The MS and HC cohorts had mean age of 47.1 years (range, 27–81 years) and 50.4 years (range, 24–75 years) and percentage of females of 53.6% and 52.6%, respectively. The median HCVA was −0.14, −0.06, and 0.01 logMAR in the HC, MS −ON, and MS +ON groups, respectively. Corresponding median LCVA values were 0.32, 0.48, and 0.64 logMAR, respectively. In the MS +ON cohort, HCVA and LCVA data were missing in one and six eyes, respectively, because the participants were unable to read any letters on the test charts owing to vision loss after ON. These missing HCVA and LCVA values were not imputed, because they did not meet the imputation criteria of being missing at random (because missing values were associated with poorer visual outcomes). The median difference between HCVA and LCVA was 0.46, 0.50, and 0.62 logMAR in the HC, MS −ON, and MS +ON groups, respectively, corresponding with 23, 25, and 31 letters on the test chart.

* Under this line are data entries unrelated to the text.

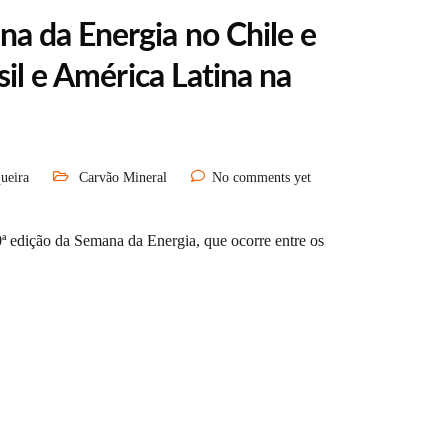
a da Energia no Chile e
sil e América Latina na
ueira
Carvão Mineral
No comments yet
ª edição da Semana da Energia, que ocorre entre os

Age and sex characteristics and visual performance in the subgroups are summarized in Table 1.

Table 1.

Descriptive Statistics Summarizing the Age and Sex Distributions, and Visual Performance, of the Study Cohort and Individual Subgroups at Both the Participant and Eye Levels

Variable	HC	PwMS
Participants	38	56
Age, years mean ± SD	50.4 ± 12.7	47.1 ± 10.6
Age, years range	27–81	24–75
Female (%)	20 (52.6)	30 (53.6)
	HC	MS −ON	MS +ON

Eyes	73	67	35
Age, years mean ± SD	49.67 ± 12.2	48.8 ± 9.7	44.7 ± 12.0
Female (%)	38 (52.1)	34 (50.7)	21 (60.0)
HCVA mean ± SD	−0.13 ± 0.09	−0.04 ± 0.09	0.08 ± 0.23
HCVA median [IQR]	0.140 [0.14]	−0.06 [0.08]	0.0100 [0.32]
HCVA missing (%)	0 (0)	0 (0)	1 (2.9)
LCVA mean ± SD	0.34 ± 0.12	0.50 ± 0.19	0.66 ± 0.26
LCVA median [IQR]	0.32 [0.14]	0.48 [0.23]	0.64 [0.32]
LCVA missing (%)	0 (0)	0 (0)	6 (17.1)
HCVA-LCVA mean ± SD	0.47 ± 0.09	0.53 ± 0.17	0.62 ± 0.15
HCVA-LCVA median [IQR]	0.460 [0.12]	0.50 [0.17]	0.620 [0.18]
HCVA-LCVA missing (%)	0 (0)	0 (0)	6 (17.1)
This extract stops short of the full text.